Mindfulness: Learning in the Task
I had a riding lesson today. My family is mad-keen and has been having lessons for many months now. I wanted to go as I look for activities where I can completely lock my focus onto something. Enforced mindfulness I suppose. My colleague Jane and I have had a couple of discussions on the need for a switch off by completely switching onto something else. She gets this switch off relaxation from snowboarding. To paraphrase terribly, I think she said something like ‘you tend to concentrate if you’re hurtling down a hill and likely to kill yourself if you don’t’
I challenged myself to try and move as quickly as possible in my lesson to more feelings and intuition (rather than consciously running through all the things in my head that I should be doing during a rising trot: up on the horse’s forward stride, knees as a lever, keeping balance, not tipping forward, chest pulled back as though on string…..etc etc.). A very good teacher, but it seemed to work and I got it quite quickly by relating the movements in my hips to the movements of the horse and going with the flow. By utterly being in the moment, I learnt ‘how’ to do something. Following the lesson it feels like something clicked and sunk in: past the conscious into know how/ ability (albeit at an extremely early stage)
It prompted me to think about a comment in Guy Claxton’s Hare Brain Tortoise Mind, which talked about how your ‘intelligent unconscious’ is continually learning from the situations in which you put yourself. How if you don’t break out and try or think about things differently, you’ll get stuck into a rut in your ways of thinking/ problem solving/ being creative etc.
When I have read variously about mindfulness and focus I have always challenged that multi-tasking, or at the very least thinking about something else whilst doing the things you can mundanely/ unconsciously do is a higher form of skill. That just focusing utterly and mindfully on one thing is time wasting.

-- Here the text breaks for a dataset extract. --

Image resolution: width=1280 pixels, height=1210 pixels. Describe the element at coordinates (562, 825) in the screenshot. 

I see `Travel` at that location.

Following my experience today, I’m now wondering whether by being fully focussed and mindful we not only get the task at hand done more efficiently, and without distraction. But that we also optimise our ability to truly learn ‘how’ to do something better. Whether we optimise our ability to learn new ways; to experiment and challenge ourselves.
So, by being mindful we can improve our ability to develop and learn as human beings.